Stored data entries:

◆ ◆ ◆ ◆

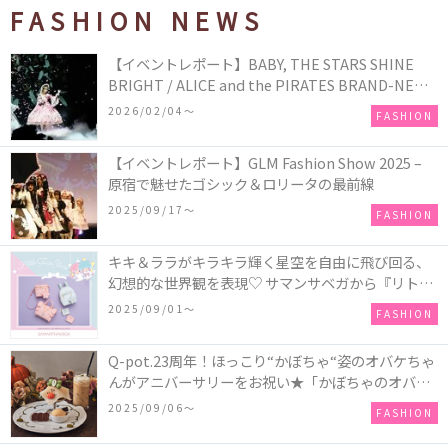
FASHION NEWS
【イベントレポート】BABY, THE STARS SHINE
BRIGHT / ALICE and the PIRATES BRAND-NEW
COLLECTION in TOKYO
2026/02/04〜
FASHION
【イベントレポート】GLM Fashion Show 2025 –
原宿で魅せたゴシック＆ロリータの最前線
2025/09/17〜
FASHION
キキ＆ララがキラキラ輝く星空を自由に飛び回る、
幻想的な世界観を表現♡ サマンサベガから『リトル
ツインスターズ』50周年アニバーサリーイヤー』を
2025/09/01〜
FASHION
記念したコレクションが登場
Q-pot.23周年！ほっこり“かぼちゃ“姿のオバケちゃ
んがアニバーサリーをお祝い★「かぼちゃのオバケ
ーキアクセサリー」が新発売！Q-pot CAFE.では
2025/09/06〜
FASHION
「かぼちゃのオバケーキプレート」も登場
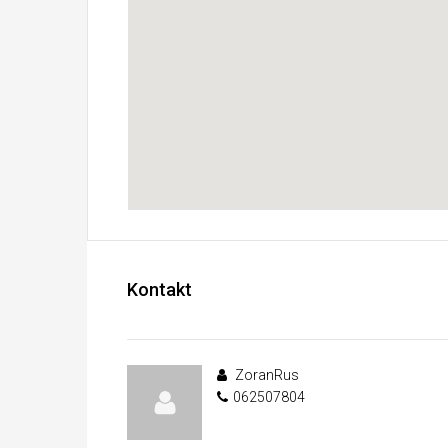
Kontakt
ZoranRus
062507804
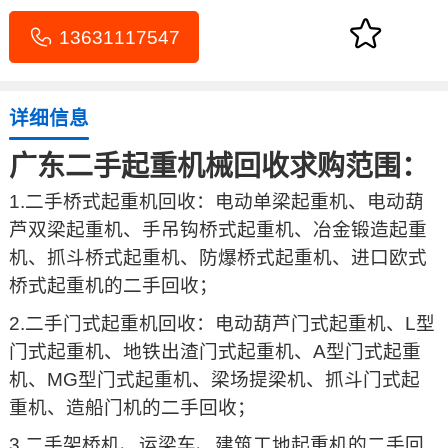
13631117547
详细信息
广东二手起重机械回收求购范围：
1.二手桥式起重机回收：电动单梁起重机、电动葫
芦双梁起重机、手吊钩桥式起重机、冶金锻造起重
机、抓斗桥式起重机、防爆桥式起重机、进口欧式
桥式起重机的二手回收；
2.二手门式起重机回收：电动葫芦门式起重机、L型
门式起重机、地铁出渣门式起重机、A型门式起重
机、MG型门式起重机、梁场提梁机、抓斗门式起
重机、造船门机的二手回收；
3.二手架桥机、运梁车、建筑工地起重机的二手回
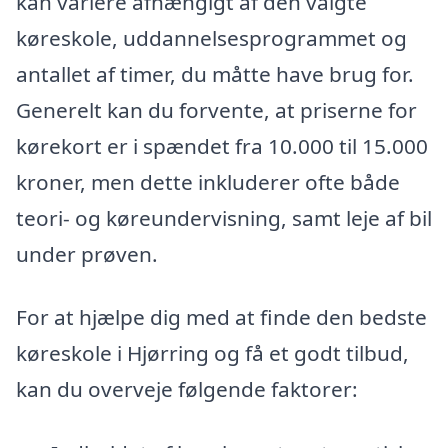
kan variere afhængigt af den valgte
køreskole, uddannelsesprogrammet og
antallet af timer, du måtte have brug for.
Generelt kan du forvente, at priserne for
kørekort er i spændet fra 10.000 til 15.000
kroner, men dette inkluderer ofte både
teori- og køreundervisning, samt leje af bil
under prøven.
For at hjælpe dig med at finde den bedste
køreskole i Hjørring og få et godt tilbud,
kan du overveje følgende faktorer:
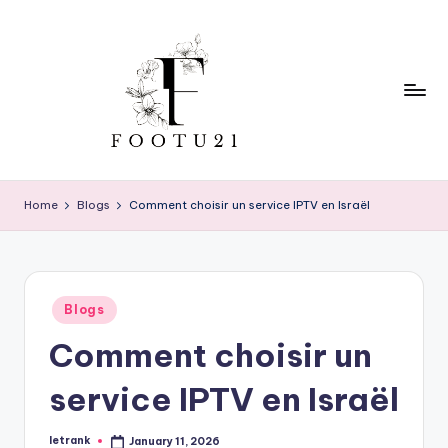
Skip
to
content
f
o
Home
Blogs
Comment choisir un service IPTV en Israël
o
t
u
Posted
Blogs
in
2
Comment choisir un
1
service IPTV en Israël
letrank
January 11, 2026
Posted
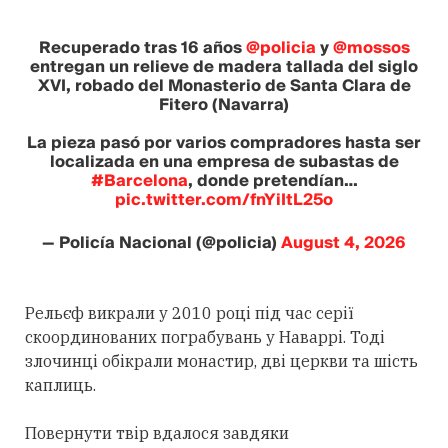
Recuperado tras 16 años
@policia
y
@mossos
entregan un relieve de madera tallada del siglo
XVI, robado del Monasterio de Santa Clara de
Fitero (Navarra)
La pieza pasó por varios compradores hasta ser
localizada en una empresa de subastas de
#Barcelona
, donde pretendían…
pic.twitter.com/fnYiItL25o
— Policía Nacional (@policia)
August 4, 2026
Рельєф викрали у 2010 році під час серії
скоординованих пограбувань у Наваррі. Тоді
злочинці обікрали монастир, дві церкви та шість
каплиць.
Повернути твір вдалося завдяки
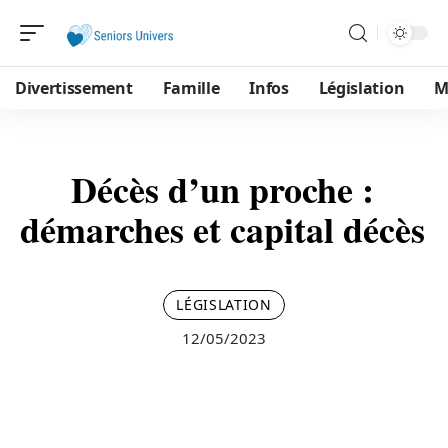
Divertissement
Famille
Infos
Législation
M
Décès d’un proche :
démarches et capital décès
LÉGISLATION
12/05/2023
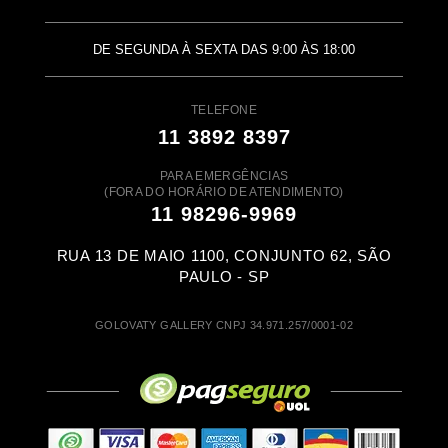
DE SEGUNDA À SEXTA DAS 9:00 ÀS 18:00
TELEFONE
11 3892 8397
PARA EMERGÊNCIAS
(FORA DO HORÁRIO DE ATENDIMENTO)
11 98296-9969
RUA 13 DE MAIO 1100, CONJUNTO 62, SÃO
PAULO - SP
GOLOVATY GALLERY CNPJ 34.971.257/0001-02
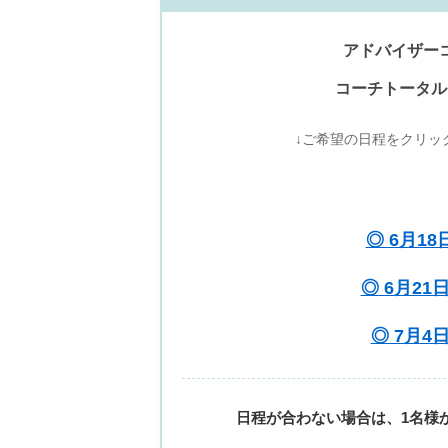
アドバイザーコ
コーチトータルコ
↓ご希望の日程をクリッ
◎ 6月18
◎ 6月21日
◎ 7月4日
日程が合わない場合は、1名様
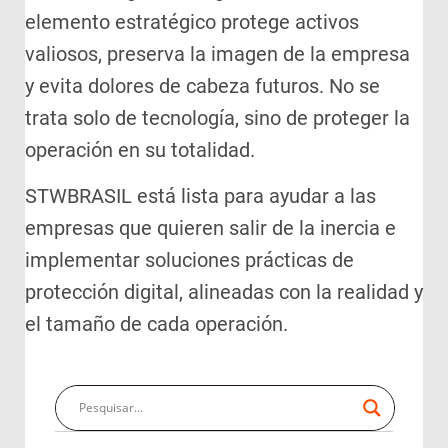
elemento estratégico protege activos
valiosos, preserva la imagen de la empresa
y evita dolores de cabeza futuros. No se
trata solo de tecnología, sino de proteger la
operación en su totalidad.
STWBRASIL está lista para ayudar a las
empresas que quieren salir de la inercia e
implementar soluciones prácticas de
protección digital, alineadas con la realidad y
el tamaño de cada operación.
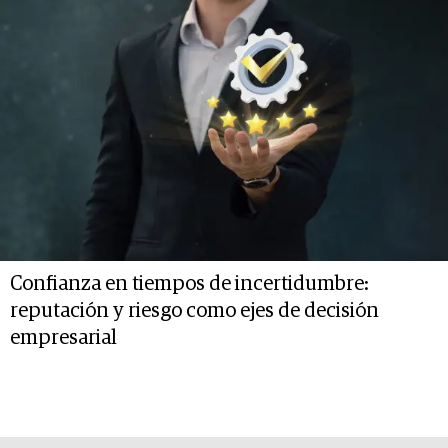
Confianza en tiempos de incertidumbre:
reputación y riesgo como ejes de decisión
empresarial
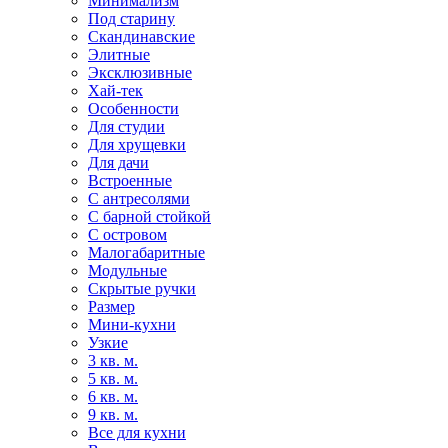
Минимализм
Под старину
Скандинавские
Элитные
Эксклюзивные
Хай-тек
Особенности
Для студии
Для хрущевки
Для дачи
Встроенные
С антресолями
С барной стойкой
С островом
Малогабаритные
Модульные
Скрытые ручки
Размер
Мини-кухни
Узкие
3 кв. м.
5 кв. м.
6 кв. м.
9 кв. м.
Все для кухни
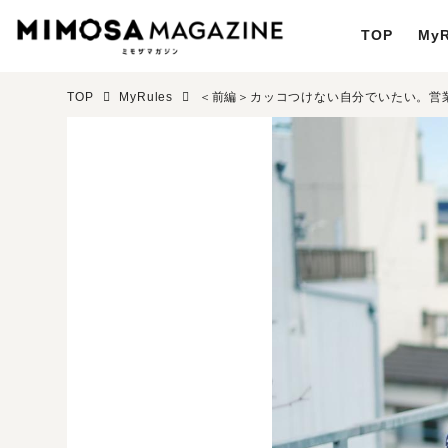
TOP
MyR
TOP
MyRules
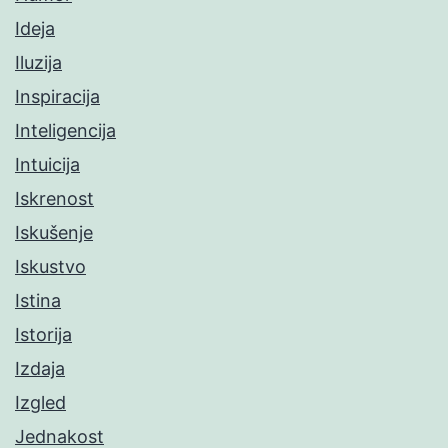
Ideja
Iluzija
Inspiracija
Inteligencija
Intuicija
Iskrenost
Iskušenje
Iskustvo
Istina
Istorija
Izdaja
Izgled
Jednakost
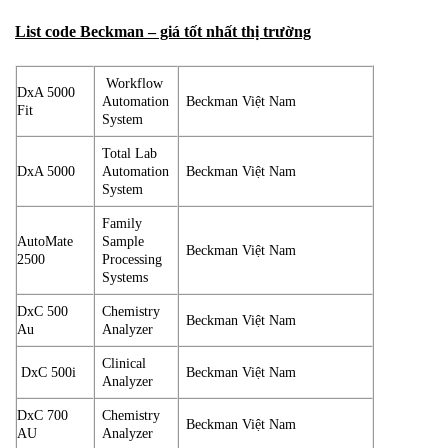
List code Beckman – giá tốt nhất thị trường
Workflow
DxA 5000
Automation
Beckman Việt Nam
Fit
System
Total Lab
DxA 5000
Automation
Beckman Việt Nam
System
Family
AutoMate
Sample
Beckman Việt Nam
2500
Processing
Systems
DxC 500
Chemistry
Beckman Việt Nam
Au
Analyzer
Clinical
DxC 500i
Beckman Việt Nam
Analyzer
DxC 700
Chemistry
Beckman Việt Nam
AU
Analyzer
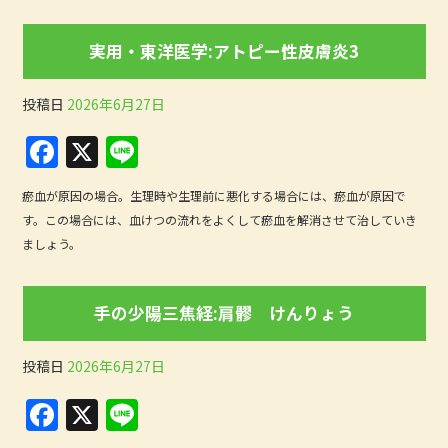
e
b
実用・東洋医学:アトピー性皮膚炎3
o
o
投稿日
2026年6月27日
k
F
X
Li
a
n
瘀血が原因の場合。生理時や生理前に悪化する場合には、瘀血が原因で
c
e
す。この場合には、血けつの流れをよくして瘀血を解消させて治していき
e
ましょう。
b
o
手の少陽三焦経:肩髎 けんりょう
o
k
投稿日
2026年6月27日
F
X
Li
a
n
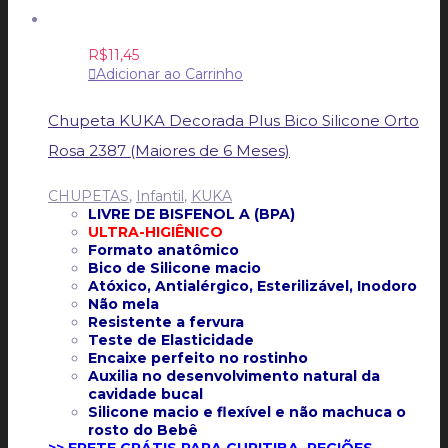
R$
11,45
Adicionar ao Carrinho
Chupeta KUKA Decorada Plus Bico Silicone Orto
Rosa 2387 (Maiores de 6 Meses)
CHUPETAS
,
Infantil
,
KUKA
LIVRE DE BISFENOL A (BPA)
ULTRA-HIGIÊNICO
Formato anatômico
Bico de Silicone macio
Atóxico, Antialérgico, Esterilizável, Inodoro
Não mela
Resistente a fervura
Teste de Elasticidade
Encaixe perfeito no rostinho
Auxilia no desenvolvimento natural da
cavidade bucal
Silicone macio e flexível e não machuca o
rosto do Bebê
>> FRETE GRÁTIS PARA CURITIBA, REGIÕES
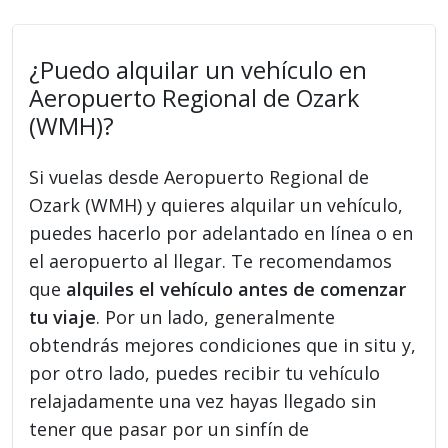
¿Puedo alquilar un vehículo en
Aeropuerto Regional de Ozark
(WMH)?
Si vuelas desde Aeropuerto Regional de
Ozark (WMH) y quieres alquilar un vehículo,
puedes hacerlo por adelantado en línea o en
el aeropuerto al llegar. Te recomendamos
que
alquiles el vehículo antes de comenzar
tu viaje
. Por un lado, generalmente
obtendrás mejores condiciones que in situ y,
por otro lado, puedes recibir tu vehículo
relajadamente una vez hayas llegado sin
tener que pasar por un sinfín de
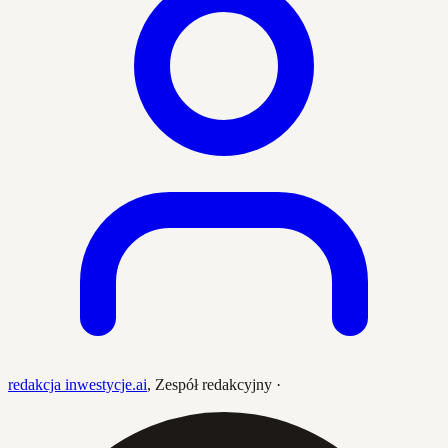
redakcja inwestycje.ai
,
Zespół redakcyjny
·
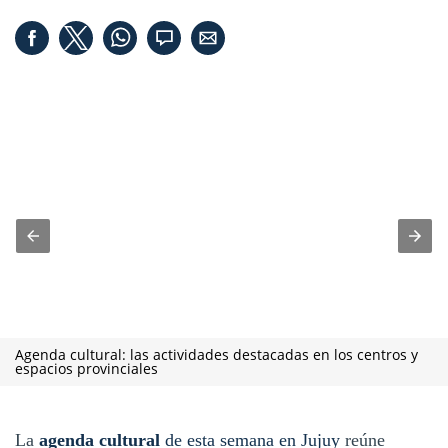
Agenda cultural: las actividades destacadas en los centros y
espacios provinciales
La
agenda cultural
de esta semana en Jujuy
reúne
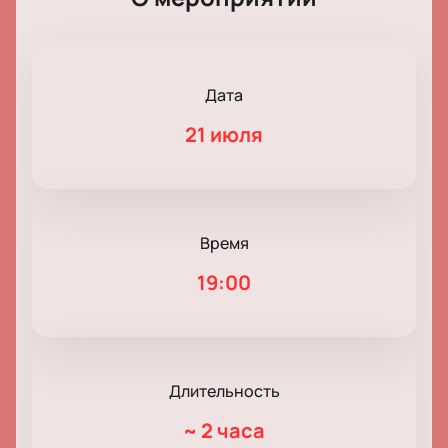
Дата
21 июля
Время
19:00
Длительность
~
2 часа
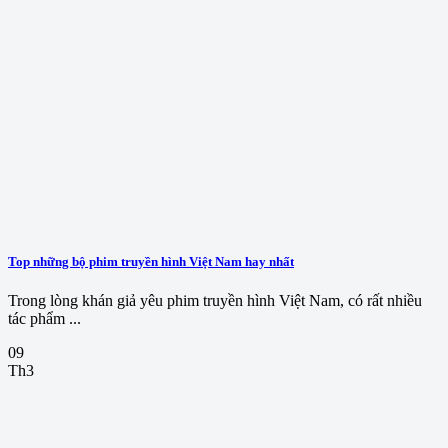
Top những bộ phim truyền hình Việt Nam hay nhất
Trong lòng khán giả yêu phim truyền hình Việt Nam, có rất nhiều
tác phẩm ...
09
Th3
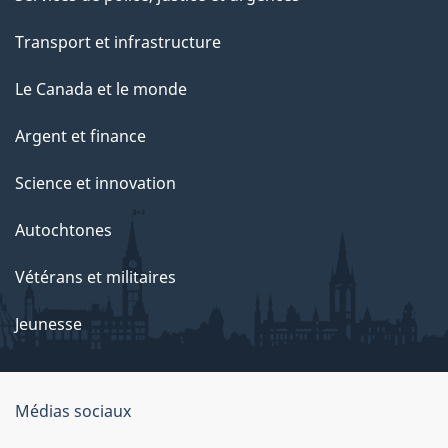
p
Transport et infrastructure
a
g
Le Canada et le monde
e
Argent et finance
Science et innovation
Autochtones
Vétérans et militaires
Jeunesse
Médias sociaux
À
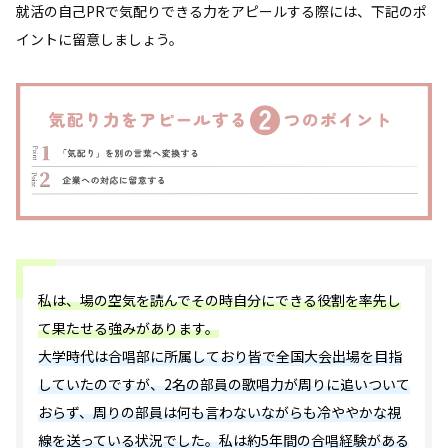
就活の自己PRで気配りできる力をアピールする際には、下記のポ
イントに留意しましょう。
私は、場の空気を読んでその時自分にできる役割を率先し
て果たせる強みがあります。
大学時代は合唱部に所属しており皆で全国大会出場を目指
していたのですが、2名の部員の歌唱力が周りに追いついて
おらず、周りの部員は何も言わないながらも冷ややかな視
線を送っている状況でした。私は約5年間の合唱経験がある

◆ ◆ ◆ ◆

▶ _WORK ORDER_:
Copy all lines above where "service" is present.

▶ _THE COMPLETED TASK_:
Comment choisir un service IPTV en Israël
service IPTV en Israël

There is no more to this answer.